The system has failed us here in the US, too. The UK has had a bit more of austerity than we have, but we too have a permanent underclass kept that way through structural racism and an economic system tilted to give more to those that have and to take more from those who are already struggling.
Riots don’t help anything. The communities that burn are usually the communities that can least afford it. Looting, like Laurie notes, is all too often an acknowledgement of the import that material things have been given. It’s also a symbolic gesture, though–you deny me all of this and I will take it.
When real riots happen, you can see the ridiculousness of calling peaceful protest “riots.” You can see the difference between activists occupying a store and sending a Molotov cocktail through its window. You can see the difference between resolve and rage.
You can see who still has any reason to believe that peaceful protest, that voting, offer them any sort of way out.
The protests, the riots, the recalls are all about class–about those who have not being asked to give up more. I can condemn the actions, the violence, the burning, as those on the left seem to be required to do if we utter any sort of acknowledgement that there are political causes, economic causes, social causes to a riot.
But I can’t condemn the outrage. It’s real and it’s justified. Our political system (and the UK’s) is there to be an outlet for our anger, a way for us to express a desire for change. Yet across the US I see attempts to suppress voting by just those who most need change–the poor, people of color. I see concerted attempts to keep any tools of peaceful change out of the hands of the desperate.
Scott Walker in Wisconsin has already passed laws eliminating collective bargaining for workers, cutting wages and benefits, slashing jobs, cutting health care (including funding to Planned Parenthood). His cuts rebound worst on those who already have too little, and on women, who are disproportionately employed in the public sector, in teaching and health care, and whose wages are already lower than men’s.
Other governors around the country are doing the same thing.

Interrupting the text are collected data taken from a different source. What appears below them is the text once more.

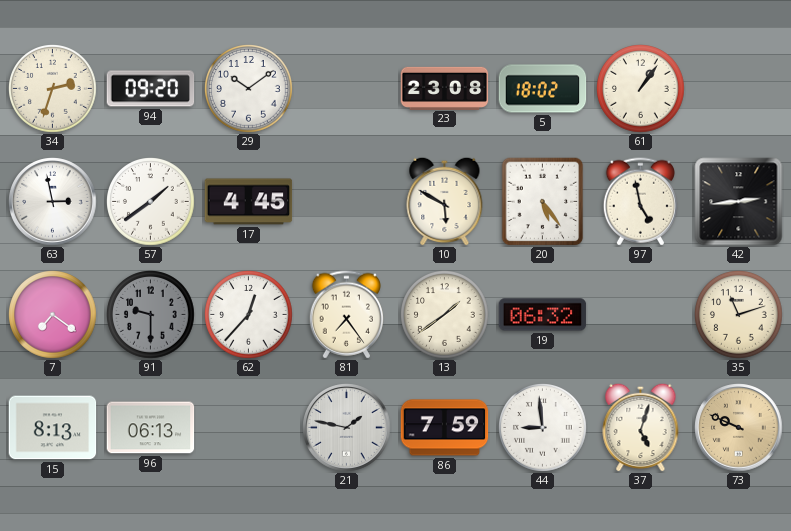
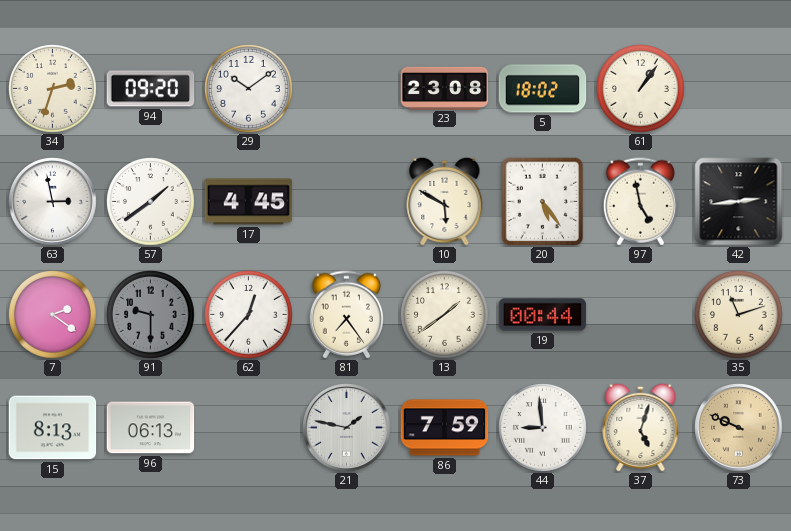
7: 7:21 -> 2:21
19: 06:32 -> 00:44
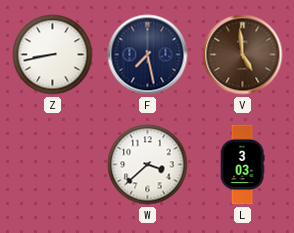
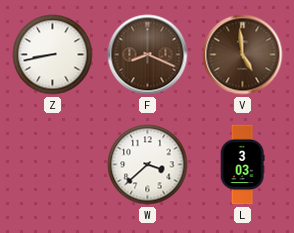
F: 7:28 -> 8:19
F dial: navy -> brown
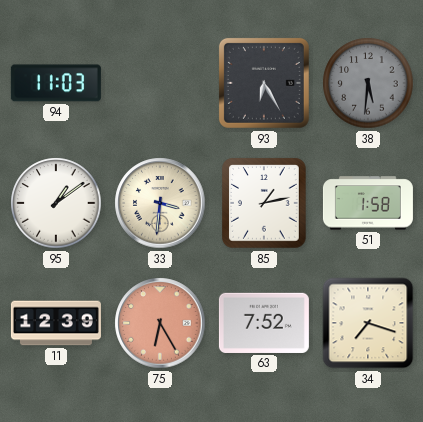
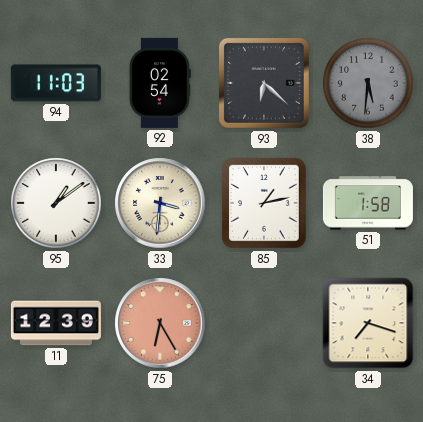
92: none -> 02:54
93: 6:25 -> 6:22
63: 7:52 -> none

A win in Wisconsin–three wins are necessary to take back control of the State Senate, to actually have a meaningful check on Walker’s agenda–would be a sign to the country that the class war isn’t going unnoticed, that the people are angry. The message being brought to the people of Wisconsin is expressly class-focused, and if it works, it will spread.
The other option is continued austerity, and a recipe for continued desperation. Cities full of desperate people are powder kegs waiting for a match. You never know what will set them off.